Mnguember Vicky-Sylvester, Professor of Literature and Gender Studies at the University of Abuja, has faulted the lax way security agents are responding to conflicts in the country and government’s moves to create cattle ranches across the country, at the tenth Wole Soyinka Centre Media Lecture Series held in Lagos on Friday 13 July, in commemoration of the 84th birthday of Wole Soyinka, Africa’s first Nobel Laureate in Literature.
Mnguember, a literary historian, expressed concerns over the Tiv people, about whom her book ‘Long shadows’ was written, who according to her, are being sacked out of their villages in Benue State, Taraba State and Nasarawa State by unknown armed men.
Lamenting the situation, she said: “The security people are not doing anything. Government should show concern. You meet police men by the roadside and you ask them, “I want to go to this village”, they will tell you it’s not safe to go into. Why?
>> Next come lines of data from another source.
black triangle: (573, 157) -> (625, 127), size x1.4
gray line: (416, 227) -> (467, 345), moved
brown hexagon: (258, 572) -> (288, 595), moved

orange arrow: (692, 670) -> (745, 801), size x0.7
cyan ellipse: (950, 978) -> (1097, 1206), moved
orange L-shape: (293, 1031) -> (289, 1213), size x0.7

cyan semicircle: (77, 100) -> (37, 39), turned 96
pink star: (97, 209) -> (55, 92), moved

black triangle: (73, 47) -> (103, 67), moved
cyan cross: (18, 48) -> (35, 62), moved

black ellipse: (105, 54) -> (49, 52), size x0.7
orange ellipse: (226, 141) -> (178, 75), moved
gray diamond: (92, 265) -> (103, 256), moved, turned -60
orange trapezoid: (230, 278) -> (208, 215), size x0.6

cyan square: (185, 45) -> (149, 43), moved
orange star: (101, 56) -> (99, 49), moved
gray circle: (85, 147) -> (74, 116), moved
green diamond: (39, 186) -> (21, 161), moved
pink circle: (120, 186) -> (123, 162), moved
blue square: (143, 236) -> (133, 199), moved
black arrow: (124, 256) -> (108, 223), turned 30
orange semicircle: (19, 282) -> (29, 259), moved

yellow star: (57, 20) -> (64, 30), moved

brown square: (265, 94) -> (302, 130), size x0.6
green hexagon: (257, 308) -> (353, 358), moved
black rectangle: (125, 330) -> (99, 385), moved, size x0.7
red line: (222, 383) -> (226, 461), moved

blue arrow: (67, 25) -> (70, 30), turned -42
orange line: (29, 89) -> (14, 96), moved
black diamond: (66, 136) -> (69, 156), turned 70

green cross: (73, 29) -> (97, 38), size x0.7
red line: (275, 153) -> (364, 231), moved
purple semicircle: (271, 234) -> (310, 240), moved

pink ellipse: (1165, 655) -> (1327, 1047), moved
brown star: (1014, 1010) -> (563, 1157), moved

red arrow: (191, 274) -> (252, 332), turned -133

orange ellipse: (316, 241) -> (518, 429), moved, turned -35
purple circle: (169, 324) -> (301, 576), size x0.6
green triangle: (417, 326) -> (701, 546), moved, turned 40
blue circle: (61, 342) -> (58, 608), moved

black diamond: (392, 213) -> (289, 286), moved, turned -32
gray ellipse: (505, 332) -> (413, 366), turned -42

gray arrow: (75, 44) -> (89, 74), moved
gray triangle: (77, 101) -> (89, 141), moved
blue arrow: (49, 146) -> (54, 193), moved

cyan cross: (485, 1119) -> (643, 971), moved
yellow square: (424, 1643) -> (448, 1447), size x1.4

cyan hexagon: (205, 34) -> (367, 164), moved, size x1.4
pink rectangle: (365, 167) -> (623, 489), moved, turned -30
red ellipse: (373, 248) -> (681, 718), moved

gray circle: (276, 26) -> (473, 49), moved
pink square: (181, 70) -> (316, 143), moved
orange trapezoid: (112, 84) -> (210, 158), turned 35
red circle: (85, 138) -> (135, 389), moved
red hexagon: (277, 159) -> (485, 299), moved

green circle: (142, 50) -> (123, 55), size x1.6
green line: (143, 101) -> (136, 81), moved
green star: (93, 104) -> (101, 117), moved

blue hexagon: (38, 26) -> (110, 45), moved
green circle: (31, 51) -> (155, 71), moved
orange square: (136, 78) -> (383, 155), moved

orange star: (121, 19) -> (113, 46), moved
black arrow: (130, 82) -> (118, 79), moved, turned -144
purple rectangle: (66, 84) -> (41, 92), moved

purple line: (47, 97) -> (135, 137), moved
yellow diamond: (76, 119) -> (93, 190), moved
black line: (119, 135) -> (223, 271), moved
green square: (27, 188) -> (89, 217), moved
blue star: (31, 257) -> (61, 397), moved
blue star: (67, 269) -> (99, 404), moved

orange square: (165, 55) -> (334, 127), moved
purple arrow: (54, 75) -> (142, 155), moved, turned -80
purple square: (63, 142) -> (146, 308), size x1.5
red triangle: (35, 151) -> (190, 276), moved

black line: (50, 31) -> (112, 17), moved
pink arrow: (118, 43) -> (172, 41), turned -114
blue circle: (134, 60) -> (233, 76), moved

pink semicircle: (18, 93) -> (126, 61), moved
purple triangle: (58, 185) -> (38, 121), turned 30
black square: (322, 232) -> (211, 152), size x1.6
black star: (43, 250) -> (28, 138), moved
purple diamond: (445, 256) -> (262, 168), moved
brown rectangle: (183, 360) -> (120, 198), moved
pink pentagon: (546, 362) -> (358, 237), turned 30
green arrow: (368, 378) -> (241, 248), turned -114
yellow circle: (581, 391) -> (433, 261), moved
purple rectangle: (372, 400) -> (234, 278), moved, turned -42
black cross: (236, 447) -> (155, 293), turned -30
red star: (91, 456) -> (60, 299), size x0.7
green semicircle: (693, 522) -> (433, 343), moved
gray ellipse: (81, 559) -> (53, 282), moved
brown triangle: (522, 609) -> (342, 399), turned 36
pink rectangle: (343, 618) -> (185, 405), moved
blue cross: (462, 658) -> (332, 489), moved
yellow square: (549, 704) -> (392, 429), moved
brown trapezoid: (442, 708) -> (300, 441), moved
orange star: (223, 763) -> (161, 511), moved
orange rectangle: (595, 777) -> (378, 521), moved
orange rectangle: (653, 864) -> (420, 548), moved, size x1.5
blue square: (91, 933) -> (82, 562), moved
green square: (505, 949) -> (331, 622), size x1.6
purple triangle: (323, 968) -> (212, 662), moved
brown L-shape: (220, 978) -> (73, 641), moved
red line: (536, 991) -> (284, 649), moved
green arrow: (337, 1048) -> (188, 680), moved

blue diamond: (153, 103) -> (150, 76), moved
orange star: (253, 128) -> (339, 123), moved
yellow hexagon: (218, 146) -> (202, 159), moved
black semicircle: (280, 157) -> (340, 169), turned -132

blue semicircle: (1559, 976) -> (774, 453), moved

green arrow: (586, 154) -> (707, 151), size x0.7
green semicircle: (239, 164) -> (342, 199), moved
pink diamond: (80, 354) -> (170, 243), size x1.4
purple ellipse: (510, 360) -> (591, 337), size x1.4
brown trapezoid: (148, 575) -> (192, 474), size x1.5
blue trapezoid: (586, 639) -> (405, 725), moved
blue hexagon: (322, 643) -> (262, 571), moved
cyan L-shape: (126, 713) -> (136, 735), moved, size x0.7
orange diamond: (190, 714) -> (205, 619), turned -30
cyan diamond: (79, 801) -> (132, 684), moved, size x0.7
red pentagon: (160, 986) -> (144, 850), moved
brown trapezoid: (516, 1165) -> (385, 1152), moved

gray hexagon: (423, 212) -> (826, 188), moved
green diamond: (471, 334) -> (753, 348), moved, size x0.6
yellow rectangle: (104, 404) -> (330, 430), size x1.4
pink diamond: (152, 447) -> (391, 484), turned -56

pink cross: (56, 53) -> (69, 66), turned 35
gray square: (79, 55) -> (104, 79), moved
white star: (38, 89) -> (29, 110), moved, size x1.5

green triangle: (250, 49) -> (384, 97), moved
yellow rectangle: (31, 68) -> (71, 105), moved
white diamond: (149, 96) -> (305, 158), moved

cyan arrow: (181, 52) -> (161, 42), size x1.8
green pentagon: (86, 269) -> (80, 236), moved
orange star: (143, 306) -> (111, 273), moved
What makes that village not safe?”
Concerning government moves to create ranches across the country, Mnguember said: “Feedlots can be given all over the place if you talked to animal scientists. We don’t need to have cattle roaming around. If they are in feedlots, they don’t move around. They feed them with silages or hay, which can be planted around the environment, harvested and kept for feeding the animals; and we have lots of land from Kano to Bauchi, you have Tudun Wada area, which is an empty land, and Sambisa Forest. Why can’t government make feedlots or ranches in these areas for those who want to use them?”
Noting the need for journalist to show courage, be objective and pay attention to details in conflict situations, she said journalists should investigate and make recommendations on the cattle ranch creation, cattle rustling and killings in conflict areas of the country.
She further called for sincerity on the part of government in finding solution to conflicts in the middle belt of the country. She said: “If government is not sincere and small arms are moving all over the place, and they are not saying who is moving these arms around, then how can we get solution? Is it too much for government to trace these places where these arms are kept and how they are coming in?”